El Sindicato de Abuelos Mirones // #CuentoTallaS



Bingo. El funcionario del registro de asociaciones los estudió tras unas gafas panorámicas del tamaño de una valla publicitaria. Diez hombres mayores le entregaban los papeles requeridos con la ilusión con la que compraban cartones en el bingo. Invadían la pequeña sala con sus cuerpos menudos y leñosos: tres bastones, una bomba de oxígeno, ningún tacataca. Gorras con la visera corta, cabezas de piedra seca, camisas de manga corta y pantalones demasiado grandes para las anatomías menguantes. Querían dar de alta la agrupación Sindicato de Abuelos Mirones (SAM). El nombre había sido motivo de debate con gran agitación de dentaduras. En una disputa anterior, a uno de los integrantes de la comitiva se le habían escapado los piños falsos durante un intercambio dialéctico. La pieza acabó mordiendo accidentalmente la oreja de un compañero. Desde entonces lo llamaban el Dientes de Sable, o el Drácula Volador.  


Yayoflauta. El nombre Sindicato de Abuelos Mirones llevaba a la confusión, dijeron los sensatos. Alguien podía creer que el objetivo era el merodeo por las playas, y nada más lejos. Advirtieron: “Nos llamarán viejos verdes”. Al final se impuso el sector atrevido y provocador, con vista para el márketing, que argumentaba lo siguiente: “¿Acaso los yayoflautas habrían impactado de llamarse Abueletes Solidarios o Hippies de la Tercera Edad?”.

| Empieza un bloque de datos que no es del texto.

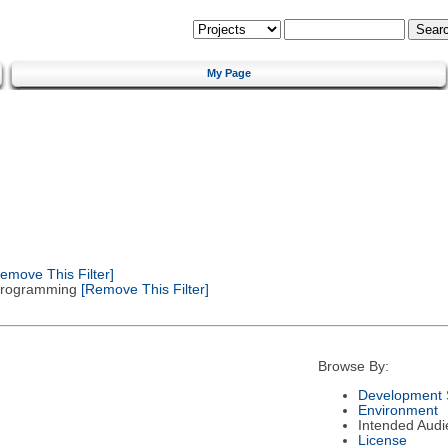
My Page
emove This Filter]
 Programming
[Remove This Filter]
Browse By:
Development 
Environment
Intended Audi
License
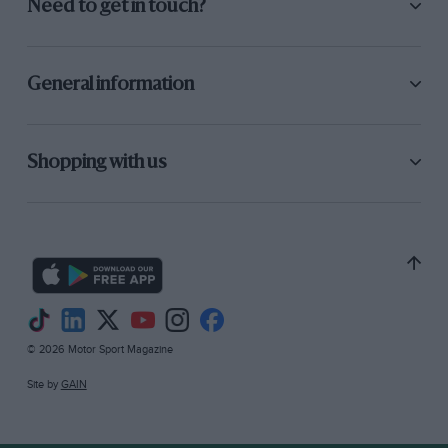
Need to get in touch?
General information
Shopping with us
© 2026 Motor Sport Magazine
Site by
GAIN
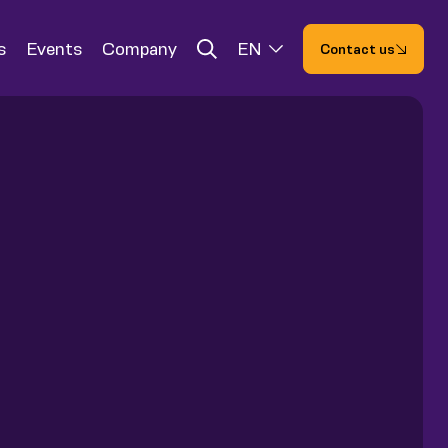
s
Events
Company
EN
Contact us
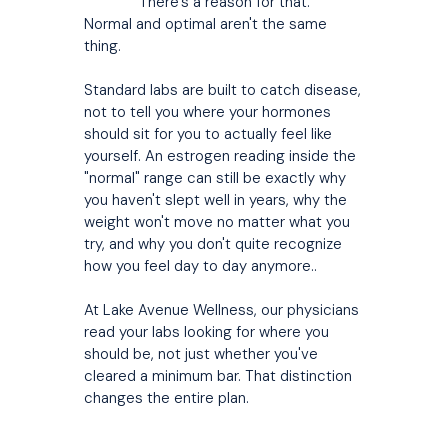
There's a reason for that.
Normal and optimal aren't the same
thing.
Standard labs are built to catch disease,
not to tell you where your hormones
should sit for you to actually feel like
yourself. An estrogen reading inside the
"normal" range can still be exactly why
you haven't slept well in years, why the
weight won't move no matter what you
try, and why you don't quite recognize
how you feel day to day anymore..
At Lake Avenue Wellness, our physicians
read your labs looking for where you
should be, not just whether you've
cleared a minimum bar. That distinction
changes the entire plan.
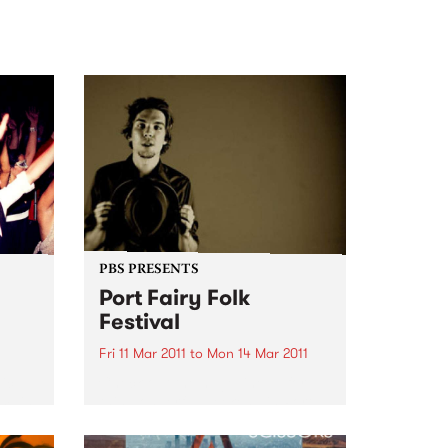
PBS PRESENTS
Port Fairy Folk
Festival
Fri 11 Mar 2011
to
Mon 14 Mar 2011
ic
Check out the huge lineup for
 main
this wonderful weekend in Port
ls of
Fairy. Be quick for your tickets.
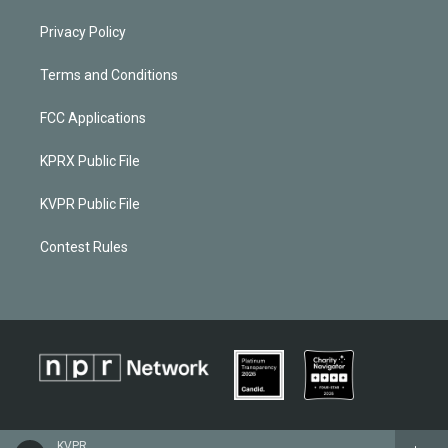
Privacy Policy
Terms and Conditions
FCC Applications
KPRX Public File
KVPR Public File
Contest Rules
KVPR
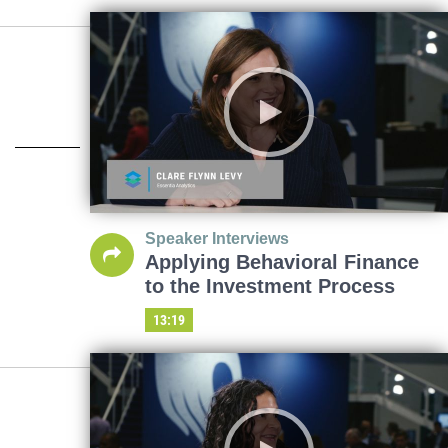
Speaker Interviews
Applying Behavioral Finance
to the Investment Process
13:19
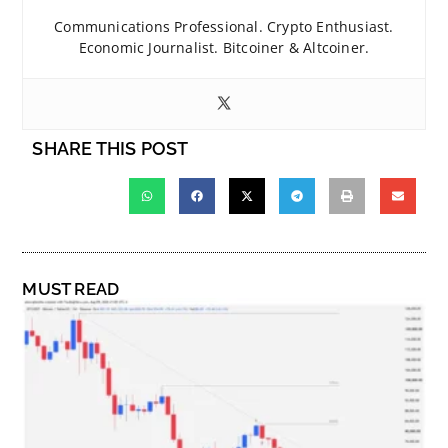
Communications Professional. Crypto Enthusiast.
Economic Journalist. Bitcoiner & Altcoiner.
SHARE THIS POST
MUST READ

Brigada. El SAM pretendía montar rutas por las obras para dar un aire cultural a la actividad atávica de los abuelos. La organización era capital. Les apenaba ver a compañeros agarrados a las vallas bajo un sol de lanzas. Solos, abatidos, con la mano haciendo visera, transformándose en cenizas. Los del SAM, gracias a un fondo común de las míseras pensiones y a donaciones de los parientes y amigos, disponían de sillas de plástico y sombrillas de bar, rescatadas de un cierre; de ventiladores a pilas, de neveritas para las bebidas frías y de tuppers con aceitunas, banderillas y ganchitos de marca blanca. Metidos en fundas de plástico transparente, los cuadros con los que planificaban la recogida y devolución de los concurrentes en coches particulares conducidos por los nietos. Como si fuera un programa de mano, las descripciones de las obras a visitar con las especificaciones: vehículos pesados, más de 15 plantas, tiempo de ejecución, número de paletas en la brigada, otros trabajos de la empresa constructora. Mapas de la ciudad con los puntos en los que ir deteniendo el tour del hormigón a la manera de las visitas turísticas.


Aguacero. Cada uno de los miembros del SAM era una enciclopedia ambulante –en carril lento– de los cambios urbanísticos de la ciudad. No recordaban qué habían cenado, pero sí cómo se inundó, mucho tiempo atrás, un equipamiento municipal en los primeros días de cimentación tras un aguacero torrencial. Entre sus planes estaba el ofrecerse al concejal del ramo para reconstruir en algún tipo de estudio la ciudad de las zanjas. Era estas la que indicaban la salud económica de la capital. Los veranos en los que se rajaban muchas calles para sacar los intestinos eran los de la opulencia. El tráfico se asfixiaba, los vecinos se agobiaban, pero las taladradoras hablaban, con ensordecedor lenguaje, de la excelente salud económica  –y eso solo lo entendían los mirones. Eran unos estudiosos de las demoliciones, de los encofrados y la transformación, si bien para la mayoría eran jubilados en busca de un pasatiempo. Atesoraban un conocimiento útil para predecir los ciclos económicos.



Pancarta. Ante el funcionario de las gafas gigantescas depositaron el acta fundacional y los estatutos. El hombre les dijo que tenían que esperar tres meses para ver si recibían la autorización, aunque dudaba con el nombre. Detrás del comando de decanos, sus parejas de siempre, o novias, ya que algunos reverdecían tras la viudedad. Ellas alzaron, satisfechas y ruidosas, la pancarta de su propia asociación: el Sindicato de las Abuelas Satisfechas por no Tener a los Abuelos Mirones en Casa.